What to do
Needed from the data below: every line from the one with "専任講師／2023年4月より同准教授 ／2025年より情" up to and including the one with "科学に関する研究に従事", repeated exactly and with nothing else.

══ Recorded data ══

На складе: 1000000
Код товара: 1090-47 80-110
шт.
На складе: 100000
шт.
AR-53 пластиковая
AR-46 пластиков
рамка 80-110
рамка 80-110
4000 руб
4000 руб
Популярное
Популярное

═══
══ Recorded data ══

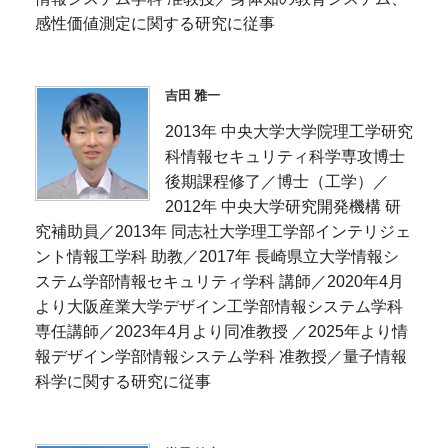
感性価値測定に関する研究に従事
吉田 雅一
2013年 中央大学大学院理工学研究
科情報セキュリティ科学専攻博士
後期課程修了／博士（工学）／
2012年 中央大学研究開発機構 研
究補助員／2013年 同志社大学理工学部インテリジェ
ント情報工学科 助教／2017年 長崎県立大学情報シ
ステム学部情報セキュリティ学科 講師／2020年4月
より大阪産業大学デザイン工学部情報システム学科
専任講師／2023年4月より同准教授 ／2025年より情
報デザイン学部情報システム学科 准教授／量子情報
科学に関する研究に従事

═══

Answer to this task
専任講師／2023年4月より同准教授 ／2025年より情
報デザイン学部情報システム学科 准教授／量子情報
科学に関する研究に従事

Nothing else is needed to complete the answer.